PROBLEM REQUIREMENTS: Could you restate the data below word for word, without its pictures?

[Extracted data entries]
=======
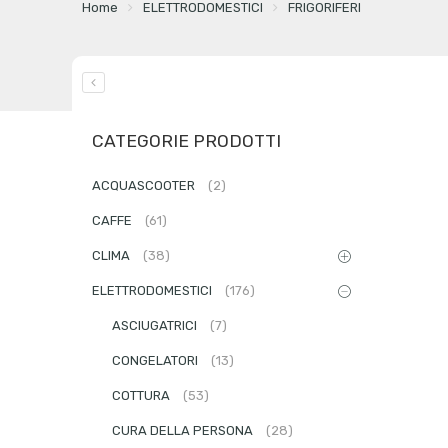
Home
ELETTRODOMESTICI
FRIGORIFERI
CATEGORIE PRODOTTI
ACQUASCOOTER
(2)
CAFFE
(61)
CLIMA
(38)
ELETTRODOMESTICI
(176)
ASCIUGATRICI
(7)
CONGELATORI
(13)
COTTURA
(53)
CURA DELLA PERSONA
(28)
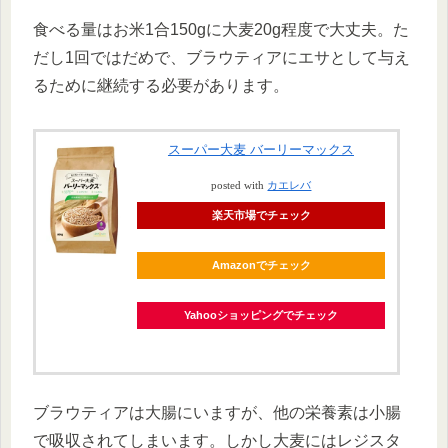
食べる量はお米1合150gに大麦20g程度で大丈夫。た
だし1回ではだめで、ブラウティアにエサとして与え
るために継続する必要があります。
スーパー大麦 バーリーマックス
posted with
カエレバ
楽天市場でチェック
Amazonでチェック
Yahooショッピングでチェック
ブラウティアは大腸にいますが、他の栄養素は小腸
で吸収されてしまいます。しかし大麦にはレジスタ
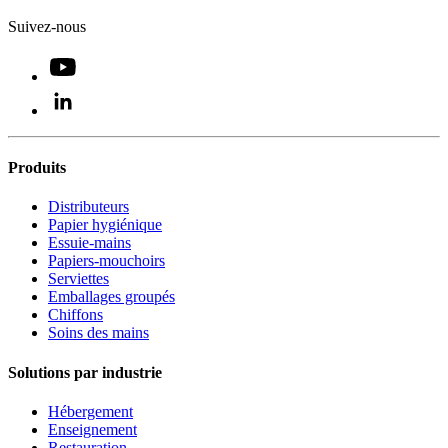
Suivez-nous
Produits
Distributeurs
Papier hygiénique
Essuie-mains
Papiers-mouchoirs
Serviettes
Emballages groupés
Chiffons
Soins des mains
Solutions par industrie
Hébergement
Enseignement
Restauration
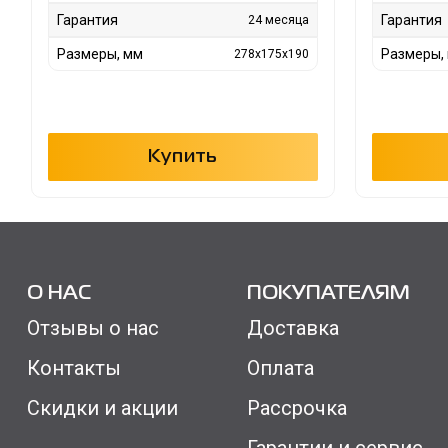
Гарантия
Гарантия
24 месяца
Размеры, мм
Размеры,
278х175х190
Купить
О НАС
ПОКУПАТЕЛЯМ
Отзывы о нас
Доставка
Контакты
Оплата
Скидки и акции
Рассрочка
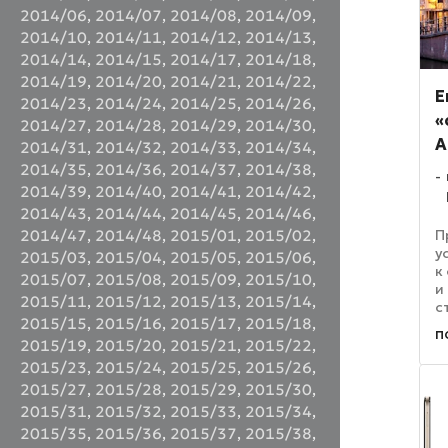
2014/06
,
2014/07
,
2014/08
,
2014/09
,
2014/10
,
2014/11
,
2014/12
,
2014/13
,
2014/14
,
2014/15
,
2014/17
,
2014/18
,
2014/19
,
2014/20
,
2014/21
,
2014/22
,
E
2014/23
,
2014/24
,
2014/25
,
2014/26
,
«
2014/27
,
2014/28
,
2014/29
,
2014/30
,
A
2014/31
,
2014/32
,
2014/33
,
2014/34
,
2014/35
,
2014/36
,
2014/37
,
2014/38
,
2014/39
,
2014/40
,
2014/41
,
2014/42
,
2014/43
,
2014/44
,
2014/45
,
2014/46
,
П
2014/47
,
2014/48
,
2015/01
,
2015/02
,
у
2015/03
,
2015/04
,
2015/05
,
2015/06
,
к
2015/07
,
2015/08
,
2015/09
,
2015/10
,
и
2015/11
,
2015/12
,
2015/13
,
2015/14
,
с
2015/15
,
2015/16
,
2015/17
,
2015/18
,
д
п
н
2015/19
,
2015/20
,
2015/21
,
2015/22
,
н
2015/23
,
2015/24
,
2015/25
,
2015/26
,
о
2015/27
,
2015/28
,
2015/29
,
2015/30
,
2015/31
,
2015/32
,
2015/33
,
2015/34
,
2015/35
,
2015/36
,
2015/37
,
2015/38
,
=======
RESPONSE TO THIS TASK:
Home
ELETTRODOMESTICI
FRIGORIFERI
CATEGORIE PRODOTTI
ACQUASCOOTER
(2)
CAFFE
(61)
CLIMA
(38)
ELETTRODOMESTICI
(176)
ASCIUGATRICI
(7)
CONGELATORI
(13)
COTTURA
(53)
CURA DELLA PERSONA
(28)
食べる量はお米1合150gに大麦20g程度で大丈夫。た
だし1回ではだめで、ブラウティアにエサとして与え
るために継続する必要があります。
スーパー大麦 バーリーマックス
posted with
カエレバ
楽天市場でチェック
Amazonでチェック
Yahooショッピングでチェック
ブラウティアは大腸にいますが、他の栄養素は小腸
で吸収されてしまいます。しかし大麦にはレジスタ
Suivez-nous
Produits
Distributeurs
Papier hygiénique
Essuie-mains
Papiers-mouchoirs
Serviettes
Emballages groupés
Chiffons
Soins des mains
Solutions par industrie
Hébergement
Enseignement
Restauration
Гарантия
Гарантия
24 месяца
Размеры, мм
Размеры,
278х175х190
Купить
О НАС
ПОКУПАТЕЛЯМ
Отзывы о нас
Доставка
Контакты
Оплата
Скидки и акции
Рассрочка
2014/06
,
2014/07
,
2014/08
,
2014/09
,
2014/10
,
2014/11
,
2014/12
,
2014/13
,
2014/14
,
2014/15
,
2014/17
,
2014/18
,
2014/19
,
2014/20
,
2014/21
,
2014/22
,
E
2014/23
,
2014/24
,
2014/25
,
2014/26
,
«
2014/27
,
2014/28
,
2014/29
,
2014/30
,
A
2014/31
,
2014/32
,
2014/33
,
2014/34
,
2014/35
,
2014/36
,
2014/37
,
2014/38
,
2014/39
,
2014/40
,
2014/41
,
2014/42
,
2014/43
,
2014/44
,
2014/45
,
2014/46
,
П
2014/47
,
2014/48
,
2015/01
,
2015/02
,
у
2015/03
,
2015/04
,
2015/05
,
2015/06
,
к
2015/07
,
2015/08
,
2015/09
,
2015/10
,
и
2015/11
,
2015/12
,
2015/13
,
2015/14
,
с
2015/15
,
2015/16
,
2015/17
,
2015/18
,
д
п
н
2015/19
,
2015/20
,
2015/21
,
2015/22
,
н
2015/23
,
2015/24
,
2015/25
,
2015/26
,
о
2015/27
,
2015/28
,
2015/29
,
2015/30
,
2015/31
,
2015/32
,
2015/33
,
2015/34
,
2015/35
,
2015/36
,
2015/37
,
2015/38
,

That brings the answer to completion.